Assuming you have no pre-existing medical conditions or issues (such as diabetes, preeclampsia, placenta previa, etc) here are some common scenarios you may encounter as you prepare to give birth and below are some important questions you should feel empowered to ask your doctor so that no matter what ends up happening (even if it wasn’t part of your plan) you’ll feel that you understood all your options and made the best decision for you and your baby.
Scenario 1: You are “overdue” getting close to 41 weeks. Your doctor advises that you must induce or your baby will be “too big” and could be harmed.
• What’s the absolute latest date I can avoid induction?
• What are the realistic risks if I wait versus risks of induction?
• Couldn’t my due date be off by 2 weeks?
• Are there natural ways to encourage the onset of labor (diet, exercise, etc)?
Scenario 2: You’re told that your baby is breech. Your obgyn tells you the baby must be delivered via cesarean due to the high mortality risk
• Can you attempt an external cephalic version (ECV) to try to correct any sort of mal-presentation (be it breech, transverse, etc) before considering the scheduling of a C-Section prior to due date?

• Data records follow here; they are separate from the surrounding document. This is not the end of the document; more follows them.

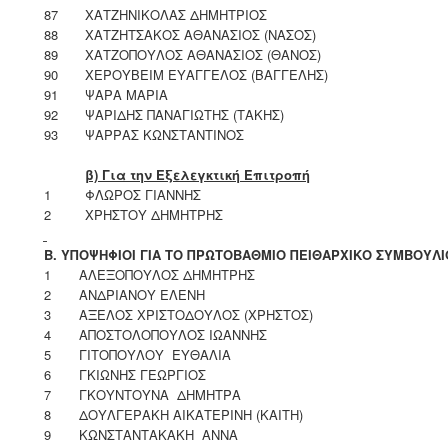
87
ΧΑΤΖΗΝΙΚΟΛΑΣ ΔΗΜΗΤΡΙΟΣ
88
ΧΑΤΖΗΤΣΑΚΟΣ ΑΘΑΝΑΣΙΟΣ (ΝΑΣΟΣ)
89
ΧΑΤΖΟΠΟΥΛΟΣ ΑΘΑΝΑΣΙΟΣ (ΘΑΝΟΣ)
90
ΧΕΡΟΥΒΕΙΜ ΕΥΑΓΓΕΛΟΣ (ΒΑΓΓΕΛΗΣ)
91
ΨΑΡΑ ΜΑΡΙΑ
92
ΨΑΡΙΔΗΣ ΠΑΝΑΓΙΩΤΗΣ (ΤΑΚΗΣ)
93
ΨΑΡΡΑΣ ΚΩΝΣΤΑΝΤΙΝΟΣ
β) Για την Εξελεγκτική Επιτροπή
1
ΦΛΩΡΟΣ ΓΙΑΝΝΗΣ
2
ΧΡΗΣΤΟΥ ΔΗΜΗΤΡΗΣ
B
. ΥΠΟΨΗΦΙΟΙ ΓΙΑ ΤΟ ΠΡΩΤΟΒΑΘΜΙΟ ΠΕΙΘΑΡΧΙΚΟ ΣΥΜΒΟΥΛΙ
1
ΑΛΕΞΟΠΟΥΛΟΣ ΔΗΜΗΤΡΗΣ
2
ΑΝΔΡΙΑΝΟΥ ΕΛΕΝΗ
3
ΑΞΕΛΟΣ ΧΡΙΣΤΟΔΟΥΛΟΣ (ΧΡΗΣΤΟΣ)
4
ΑΠΟΣΤΟΛΟΠΟΥΛΟΣ ΙΩΑΝΝΗΣ
5
ΓΙΤΟΠΟΥΛΟΥ ΕΥΘΑΛΙΑ
6
ΓΚΙΩΝΗΣ ΓΕΩΡΓΙΟΣ
7
ΓΚΟΥΝΤΟΥΝΑ ΔΗΜΗΤΡΑ
8
ΔΟΥΛΓΕΡΑΚΗ ΑΙΚΑΤΕΡΙΝΗ (ΚΑΙΤΗ)
9
ΚΩΝΣΤΑΝΤΑΚΑΚΗ ΑΝΝΑ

• What’s the absolute last date I can wait to see if baby corrects itself in its presentation?
• What are risks of C-section?
Scenario 3: You’ve had a previous C-section and would like to try for a VBAC.
• Do you support VBACs and does the hospital?
• If not, why not?
• Risks of VBAC versus surgery?
Scenario 4: You are told you have narrow hips and vaginal delivery may not be doable.
• Why do you perform pelvimetry? (many obgyns don’t since there is more to the the pelvis than the apparent visual aspects of size and shape)
• Can you describe the 4 Ps of labor assessment given the size of my pelvis?
• I'd like to still attempt a vaginal delivery and then determine if c-section may be necessary. What would you look for in that situation?